### MATERIAL FOR THIS TASK:
───

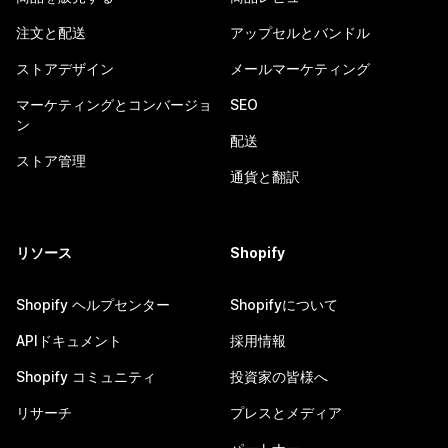
注文と配送
アップセルとバンドル
ストアデザイン
メールマーケティング
マーケティングとコンバージョ
SEO
ン
配送
ストア管理
通貨と翻訳
リソース
Shopify
Shopify ヘルプセンター
Shopifyについて
APIドキュメント
採用情報
Shopify コミュニティ
投資家の皆様へ
リサーチ
プレスとメディア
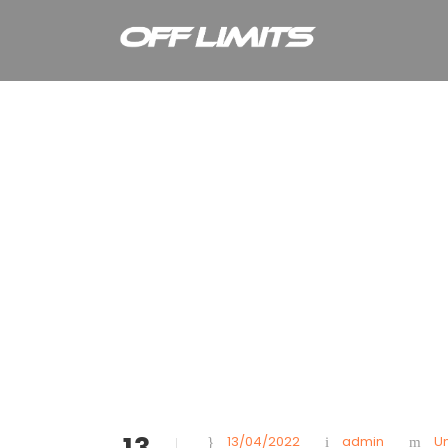
Month
April 2022
13
13/04/2022
admin
U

───

### EXERCISE OBJECTIVE:
Only the pictures are to be left out, and all of the data must otherwise be transcribed exactly.

### WRITTEN ANSWER:
注文と配送
アップセルとバンドル
ストアデザイン
メールマーケティング
マーケティングとコンバージョ
SEO
ン
配送
ストア管理
通貨と翻訳
リソース
Shopify
Shopify ヘルプセンター
Shopifyについて
APIドキュメント
採用情報
Shopify コミュニティ
投資家の皆様へ
リサーチ
プレスとメディア
Month
April 2022
13
13/04/2022
admin
U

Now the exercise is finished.